__TASK TO COMPLETE__
Below are records. Find each line in them that holds the word "market" and copy it.

== EXERCISE MATERIAL ==

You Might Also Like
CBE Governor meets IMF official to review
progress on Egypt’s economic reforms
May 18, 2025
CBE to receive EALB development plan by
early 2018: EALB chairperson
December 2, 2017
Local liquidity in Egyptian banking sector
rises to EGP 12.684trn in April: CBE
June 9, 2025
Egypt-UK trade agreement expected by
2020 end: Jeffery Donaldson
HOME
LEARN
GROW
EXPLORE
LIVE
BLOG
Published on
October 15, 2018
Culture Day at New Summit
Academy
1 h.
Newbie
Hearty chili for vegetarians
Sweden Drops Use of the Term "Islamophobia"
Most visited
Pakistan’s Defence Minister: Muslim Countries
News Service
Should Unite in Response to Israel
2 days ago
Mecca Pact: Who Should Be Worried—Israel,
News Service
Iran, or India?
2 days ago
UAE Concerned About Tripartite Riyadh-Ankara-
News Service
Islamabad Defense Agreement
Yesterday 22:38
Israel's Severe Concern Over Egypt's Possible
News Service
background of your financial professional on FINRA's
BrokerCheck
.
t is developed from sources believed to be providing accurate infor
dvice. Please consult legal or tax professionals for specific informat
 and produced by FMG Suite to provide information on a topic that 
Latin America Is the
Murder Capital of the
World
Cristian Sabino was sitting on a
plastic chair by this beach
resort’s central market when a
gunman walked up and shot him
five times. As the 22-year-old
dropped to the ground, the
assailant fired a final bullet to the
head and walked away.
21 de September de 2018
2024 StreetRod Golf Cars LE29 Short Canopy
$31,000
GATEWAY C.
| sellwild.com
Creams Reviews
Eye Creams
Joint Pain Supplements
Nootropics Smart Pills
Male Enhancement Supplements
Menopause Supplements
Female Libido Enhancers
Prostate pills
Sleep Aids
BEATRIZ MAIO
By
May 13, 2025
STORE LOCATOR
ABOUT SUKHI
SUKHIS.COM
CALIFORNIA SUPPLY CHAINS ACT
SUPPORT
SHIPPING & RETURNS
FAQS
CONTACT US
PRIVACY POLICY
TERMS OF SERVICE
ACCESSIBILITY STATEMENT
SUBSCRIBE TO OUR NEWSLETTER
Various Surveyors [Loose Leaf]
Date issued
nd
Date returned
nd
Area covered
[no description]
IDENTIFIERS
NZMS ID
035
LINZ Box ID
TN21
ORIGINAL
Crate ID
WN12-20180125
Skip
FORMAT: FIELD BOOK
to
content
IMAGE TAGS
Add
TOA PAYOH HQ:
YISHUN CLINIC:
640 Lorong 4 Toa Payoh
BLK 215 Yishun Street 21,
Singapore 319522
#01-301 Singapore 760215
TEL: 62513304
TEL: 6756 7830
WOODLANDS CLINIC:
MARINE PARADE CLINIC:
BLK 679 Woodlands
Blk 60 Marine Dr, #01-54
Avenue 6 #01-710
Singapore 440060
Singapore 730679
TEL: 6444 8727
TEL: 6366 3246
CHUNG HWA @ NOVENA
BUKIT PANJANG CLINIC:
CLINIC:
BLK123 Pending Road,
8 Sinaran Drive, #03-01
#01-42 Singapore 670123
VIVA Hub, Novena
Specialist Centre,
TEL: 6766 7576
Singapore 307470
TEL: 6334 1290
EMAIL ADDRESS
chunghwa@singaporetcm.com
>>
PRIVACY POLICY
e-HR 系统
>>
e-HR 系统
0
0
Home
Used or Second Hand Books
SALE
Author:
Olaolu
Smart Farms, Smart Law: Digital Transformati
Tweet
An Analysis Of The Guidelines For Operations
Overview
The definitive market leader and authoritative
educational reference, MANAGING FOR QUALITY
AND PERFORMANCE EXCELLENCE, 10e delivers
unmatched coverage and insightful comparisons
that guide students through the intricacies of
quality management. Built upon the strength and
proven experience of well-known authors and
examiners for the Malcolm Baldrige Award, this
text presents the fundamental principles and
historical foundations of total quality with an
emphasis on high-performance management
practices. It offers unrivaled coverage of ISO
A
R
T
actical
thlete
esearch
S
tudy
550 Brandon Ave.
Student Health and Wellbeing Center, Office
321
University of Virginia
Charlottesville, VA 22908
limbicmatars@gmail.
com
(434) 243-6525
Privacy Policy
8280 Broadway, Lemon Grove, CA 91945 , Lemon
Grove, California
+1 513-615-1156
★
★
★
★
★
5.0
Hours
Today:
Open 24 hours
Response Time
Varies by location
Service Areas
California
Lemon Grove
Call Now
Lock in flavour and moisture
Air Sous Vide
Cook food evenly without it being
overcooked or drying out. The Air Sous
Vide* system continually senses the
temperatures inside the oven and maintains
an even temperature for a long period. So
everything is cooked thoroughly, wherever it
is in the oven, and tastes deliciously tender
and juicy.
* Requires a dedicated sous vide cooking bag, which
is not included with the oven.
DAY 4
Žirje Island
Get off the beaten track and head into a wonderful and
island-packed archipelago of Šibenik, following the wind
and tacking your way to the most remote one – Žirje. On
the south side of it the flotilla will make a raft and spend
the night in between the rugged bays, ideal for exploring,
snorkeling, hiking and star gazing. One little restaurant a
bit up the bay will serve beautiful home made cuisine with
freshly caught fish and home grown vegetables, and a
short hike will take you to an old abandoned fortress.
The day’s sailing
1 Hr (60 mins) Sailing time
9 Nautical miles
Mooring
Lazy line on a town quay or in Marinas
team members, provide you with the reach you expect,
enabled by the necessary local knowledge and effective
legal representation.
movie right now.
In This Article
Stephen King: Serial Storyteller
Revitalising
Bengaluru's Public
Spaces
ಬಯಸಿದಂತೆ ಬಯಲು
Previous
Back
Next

===

__YOUR SOLUTION__
resort’s central market when a
The definitive market leader and authoritative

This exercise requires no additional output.